Now, don’t get me wrong. I do have a writing job. But you know sometimes the tried and true ways are like barking up the wrong tree. Sorry, I came from a mother who talks in cliches. I am going for the jobs I think I can get, not necessarily the ones I want. Because the writing jobs I want, come from myself. It comes from being my own boss and writing regularly and figuring out what is stirring inside. The problem is, those jobs that I think I can get, aren’t happening for me anymore. I think they have run their course and the universe is pressing me to move on from this reactive way of making a living into something more fulfilling in line with my calling.
I also should say, almost a year into my move to Portland, I feel my entire life is coming untethered. Everything I know to be true is being questioned.
As a Taurus, I fucking hate this.
I absolutely hate change. I like steady and consistent. I like linear. I am very black and white. I realize I have come to Portland to heal. I have a lot of pain and unresolved trauma to work through. I have a lot of past shit that infuses my present situation. It’s been going on for a long time and it’s easy for me to chug along in my self-care until it gets really hard. Until it gets unbearable. Until the heat is too hot. Then I blame it all on my relationship and I want to run for the hills and start over so I can wear the story of my herohood on my chest and point the finger at everyone else as to why things don’t work. It’s an escape hatch.
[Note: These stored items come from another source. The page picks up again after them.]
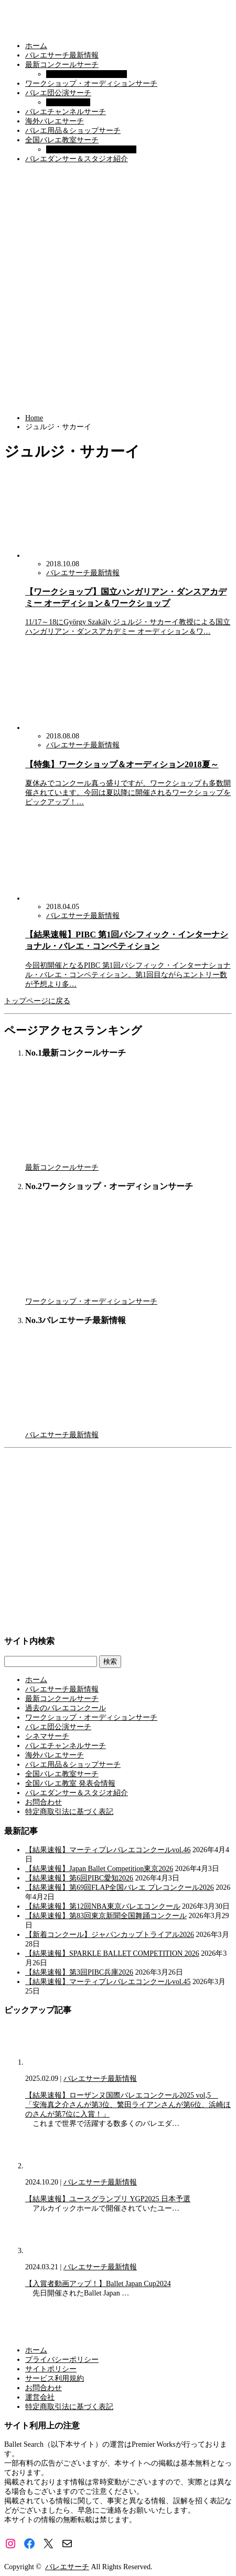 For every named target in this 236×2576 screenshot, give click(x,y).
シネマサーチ (68, 102)
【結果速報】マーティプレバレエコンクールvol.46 (107, 1850)
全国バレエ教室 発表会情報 (91, 149)
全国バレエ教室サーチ (62, 140)
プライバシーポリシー (62, 2360)
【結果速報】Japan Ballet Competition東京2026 (99, 1869)
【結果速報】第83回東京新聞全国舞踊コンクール (106, 1916)
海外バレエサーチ (54, 121)
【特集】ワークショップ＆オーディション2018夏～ (122, 764)
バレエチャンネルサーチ (65, 112)
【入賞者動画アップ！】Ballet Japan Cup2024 (98, 2284)
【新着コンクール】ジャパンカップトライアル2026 (109, 1935)
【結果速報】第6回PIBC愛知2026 (79, 1878)
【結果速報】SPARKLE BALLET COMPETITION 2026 (112, 1953)
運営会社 (40, 2397)
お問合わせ (43, 1802)
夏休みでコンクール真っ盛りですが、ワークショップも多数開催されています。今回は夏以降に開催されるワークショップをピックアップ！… (128, 792)
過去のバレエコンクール (86, 74)
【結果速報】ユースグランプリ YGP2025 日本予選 (107, 2199)
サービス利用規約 (54, 2378)
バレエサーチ (67, 2567)
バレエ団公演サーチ (58, 93)
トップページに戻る (37, 1001)
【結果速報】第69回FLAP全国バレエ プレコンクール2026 (119, 1887)
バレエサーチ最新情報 (62, 55)
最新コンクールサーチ (62, 65)
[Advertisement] (118, 289)
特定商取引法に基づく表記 (69, 1812)
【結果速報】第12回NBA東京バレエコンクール (102, 1906)
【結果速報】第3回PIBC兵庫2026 (79, 1972)
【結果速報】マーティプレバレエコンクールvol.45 (107, 1982)
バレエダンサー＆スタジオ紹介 (76, 159)
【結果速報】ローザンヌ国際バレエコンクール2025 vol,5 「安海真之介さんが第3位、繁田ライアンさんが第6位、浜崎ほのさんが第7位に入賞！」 (128, 2104)
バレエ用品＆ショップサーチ (73, 131)
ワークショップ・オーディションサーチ (91, 83)
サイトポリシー (51, 2369)
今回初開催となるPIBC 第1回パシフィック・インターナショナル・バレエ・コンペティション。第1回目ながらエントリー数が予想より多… (128, 974)
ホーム (36, 46) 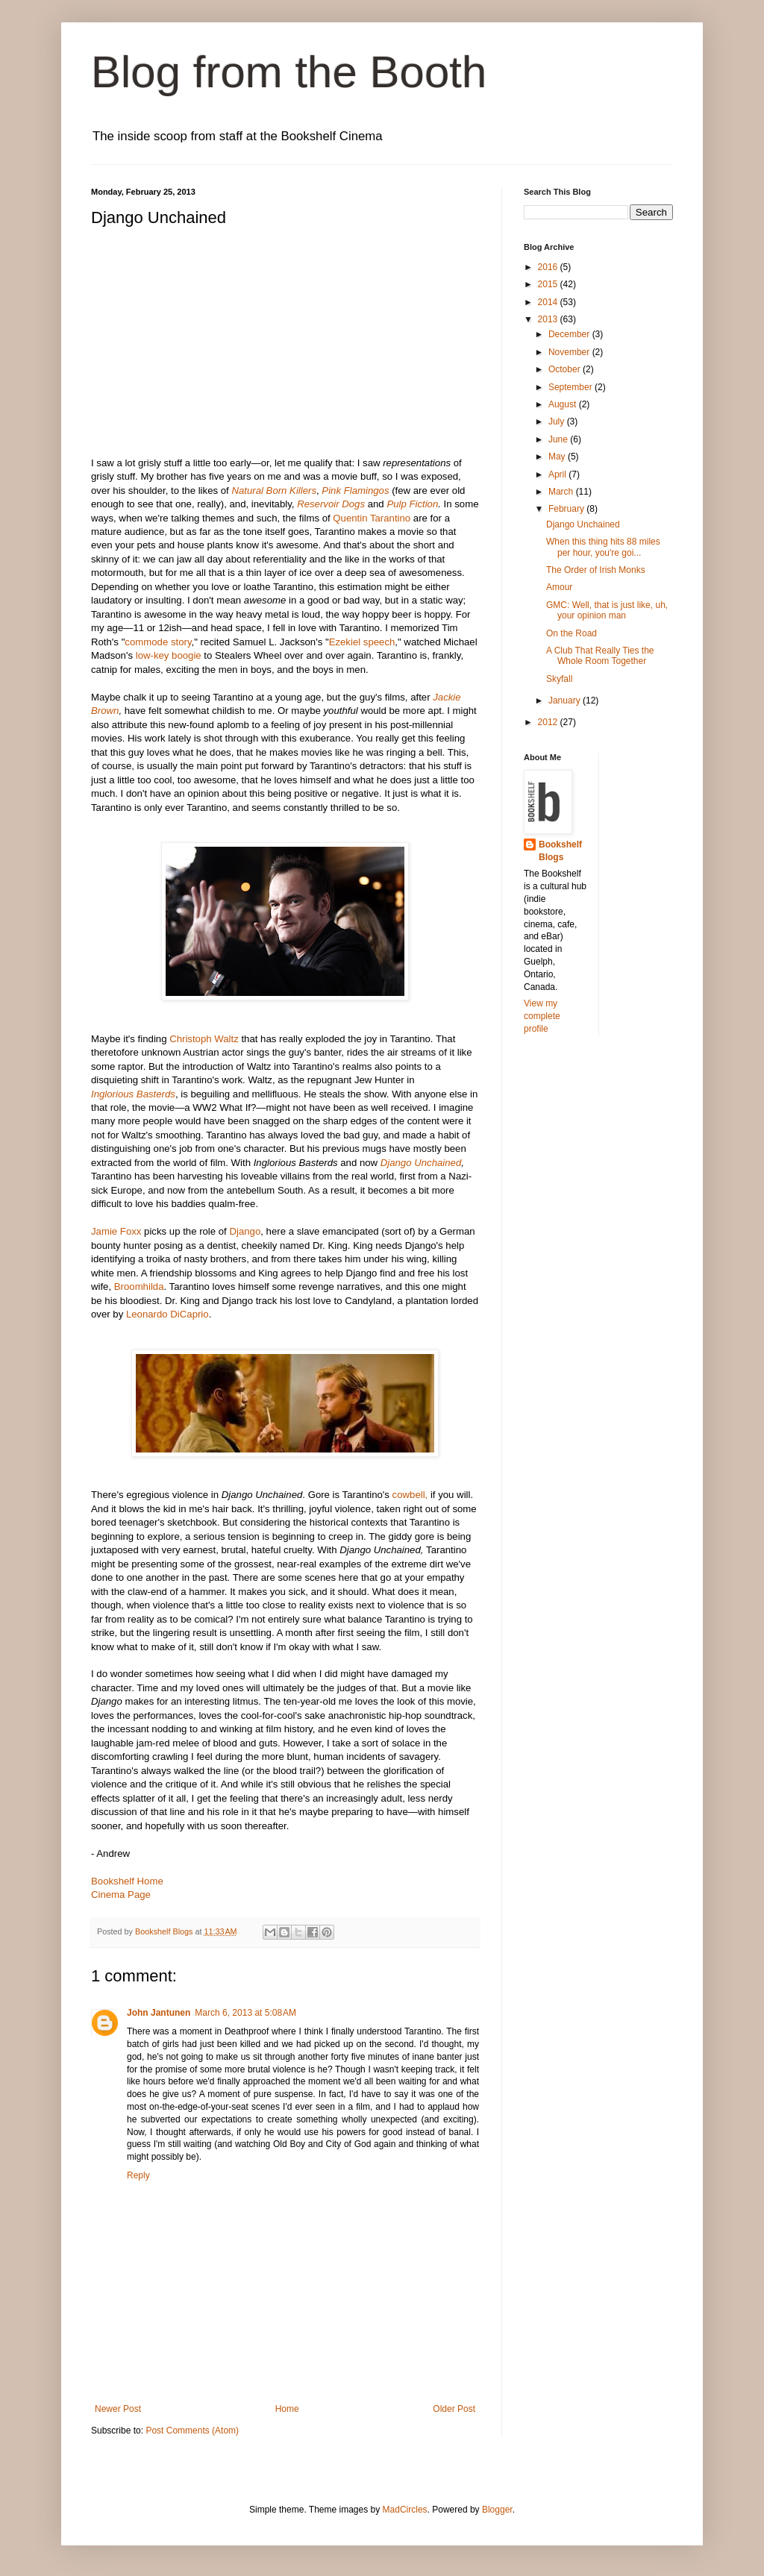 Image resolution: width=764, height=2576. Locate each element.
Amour (559, 587)
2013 (549, 319)
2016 (549, 267)
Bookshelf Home (127, 1881)
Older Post (454, 2409)
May (558, 456)
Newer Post (118, 2409)
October (565, 369)
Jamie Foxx (117, 1231)
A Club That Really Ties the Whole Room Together (600, 655)
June (559, 439)
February (567, 509)
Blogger (497, 2509)
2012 (549, 722)
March (562, 491)
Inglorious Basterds (133, 1094)
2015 (549, 284)
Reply (138, 2175)
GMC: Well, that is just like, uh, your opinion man (607, 610)
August (563, 404)
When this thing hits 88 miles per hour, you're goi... (603, 546)
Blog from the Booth (288, 72)
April (558, 474)
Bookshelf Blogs (560, 850)
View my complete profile (542, 1016)
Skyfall (559, 679)
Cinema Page (121, 1894)
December (570, 334)
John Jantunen (158, 2013)
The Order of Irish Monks (595, 570)
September (571, 387)
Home (287, 2409)
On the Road (571, 633)
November (570, 352)
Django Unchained (583, 524)
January (565, 700)
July (557, 421)
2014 (549, 302)
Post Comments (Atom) (192, 2430)
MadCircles (405, 2509)
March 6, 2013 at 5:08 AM (245, 2013) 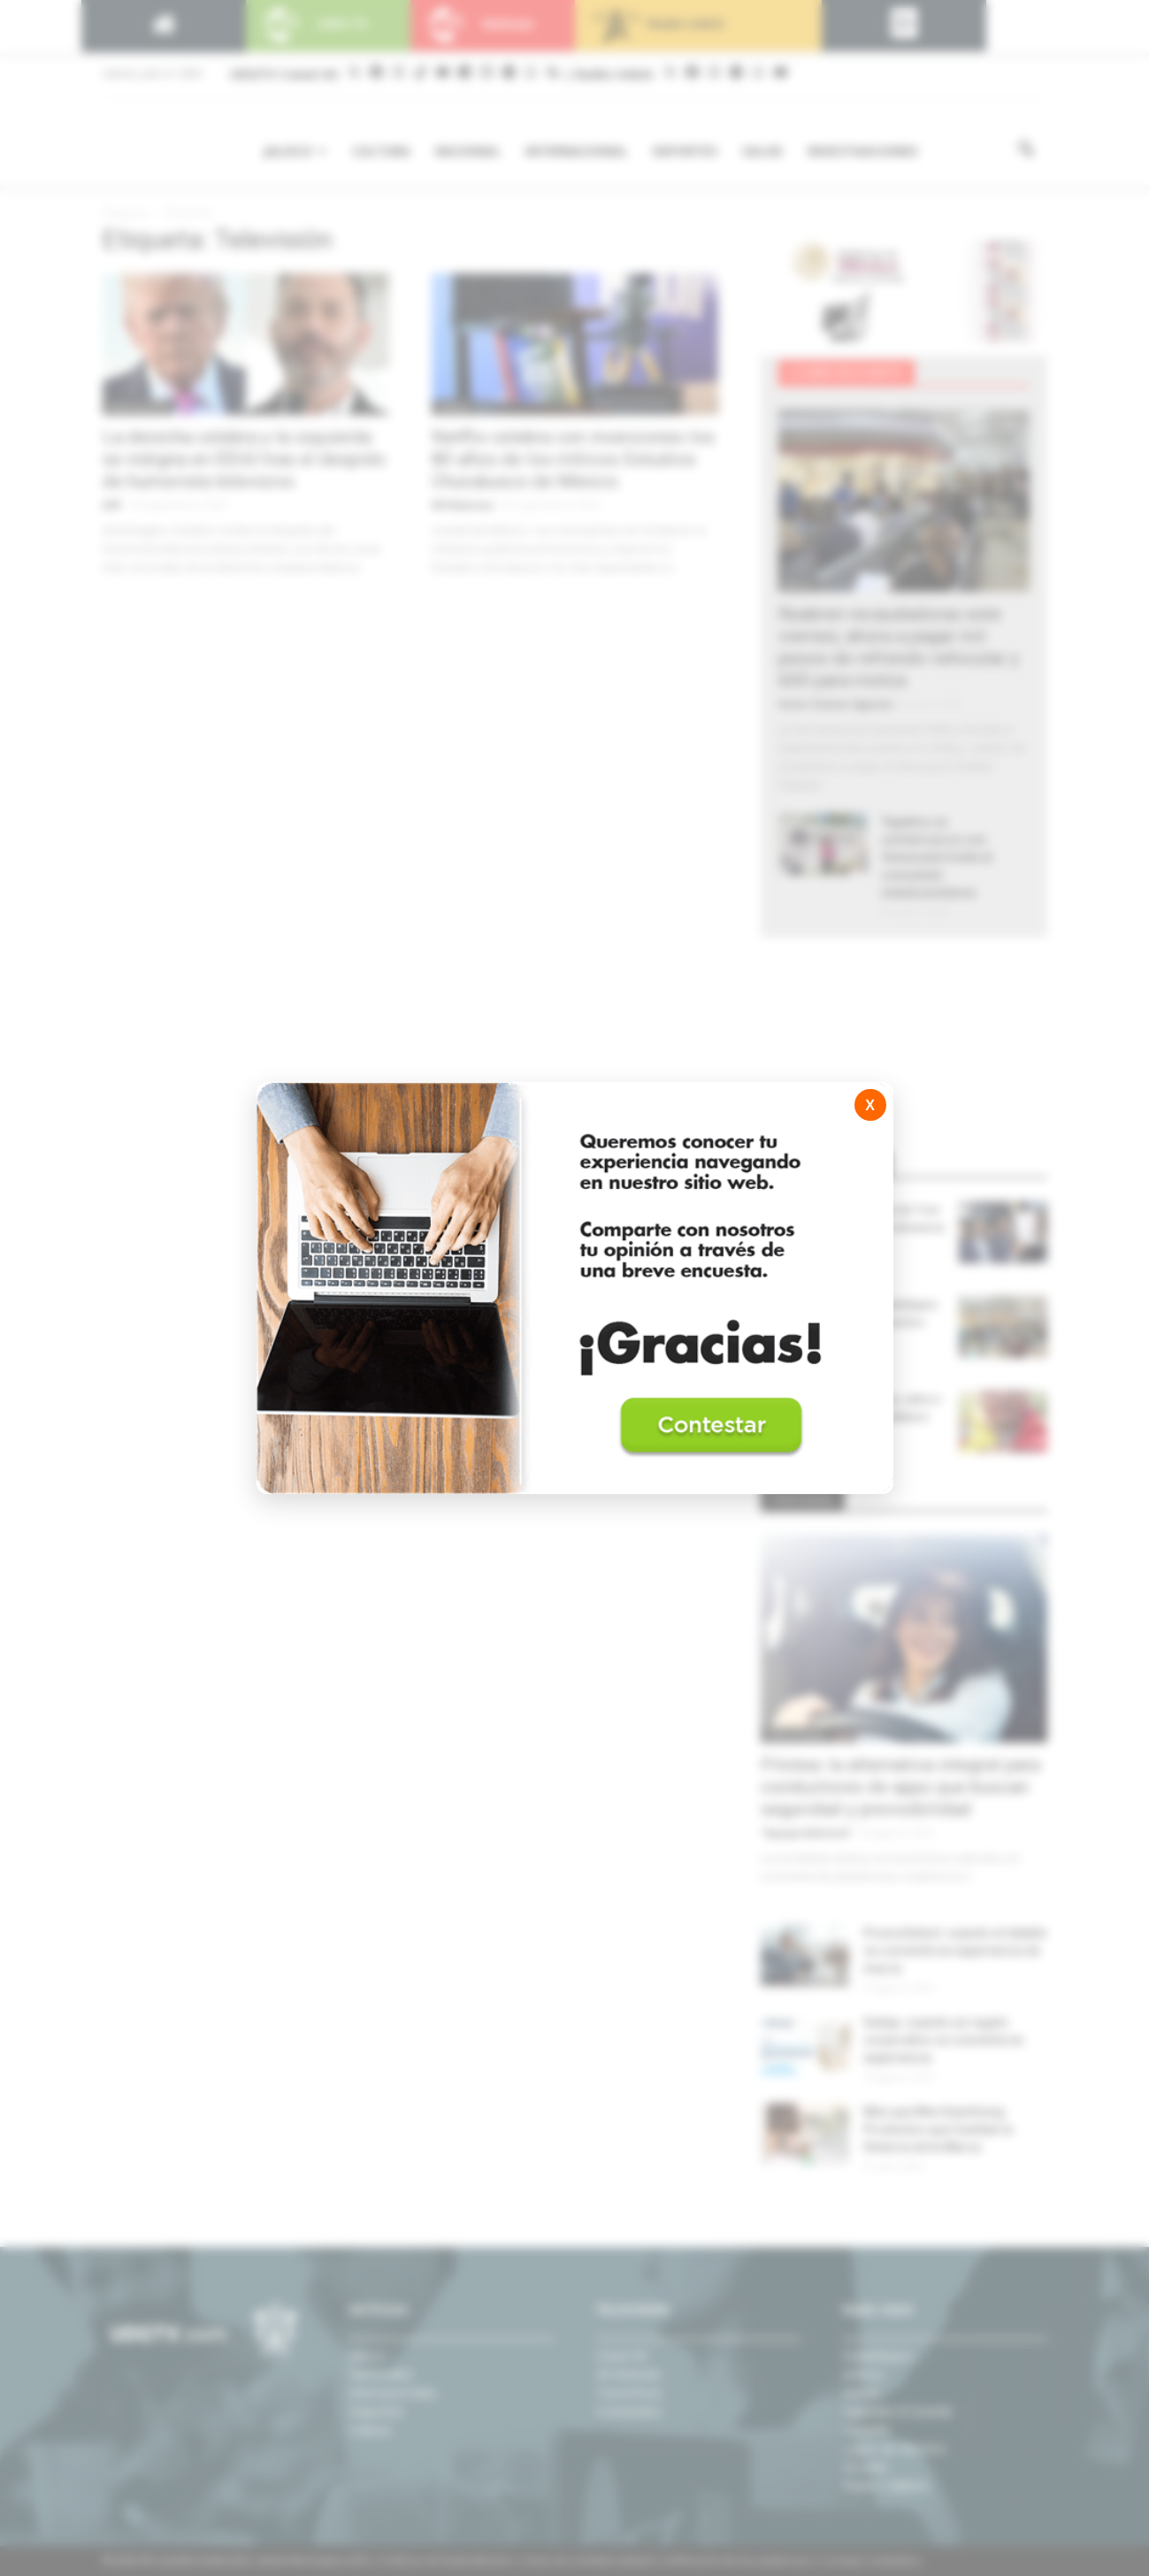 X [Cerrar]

I’m here to tell you I am out here in the pacific northwest to rewrite my story. I’m here to be my own hero, yes, unlearning the learned helplessness I was socialized into all these years.
I work from home, which I don’t think is always the best thing. I like people. I just don’t like to have to be places. I think that’s my privilege speaking. My privilege of being able to just float for a while and live off some higher paying jobs I had earlier in the year and having a partner who is willing to support me unconditionally while I figure my shit out.
I regularly walk my dog up Mt. Tabor which is right near my house (lucky). At first, I was nervous about finding my way so I would just walk there with my partner and he showed me the big loop. Then I started taking the big loop by myself with Lou and would power walk up the mountain. It’s about three miles from start to finish, but it has a steep incline. Today we were walking and I decided it was time to take a new direction. So, we took a different path and it was way more pleasant and beautiful and sometimes I just have to stop myself and look up.
I literally have to look up.
Because I am constantly fixated on the little patch of path right in front of me. But what I am missing are the leaves that look like jewels lighting up the gray sky, the trees that seem to go on forever and the horizon. I miss the air. The big breaths. I miss the bigger picture.
Not to get all prolific here but you get what I’m saying. I have been doing the same thing over and over because it had worked in the past. Now I realize it’s not working. Life is demanding something new. I fight myself a lot. I don’t always know what is best for me. I run after money. I’m tired of the façade I’ve had on for decades. I don’t have it all figured out. Sometimes the pain of being alive is too much. Sometimes the uncomfortability of not knowing what is next feels unbearable.
I have been sitting on my voice waiting for the right time.
For me to feel better.
For me to come out of fear.
But the truth is this is the stuff I have to be writing about. This is the important work. And I need to share it. Because this is what I came here to do.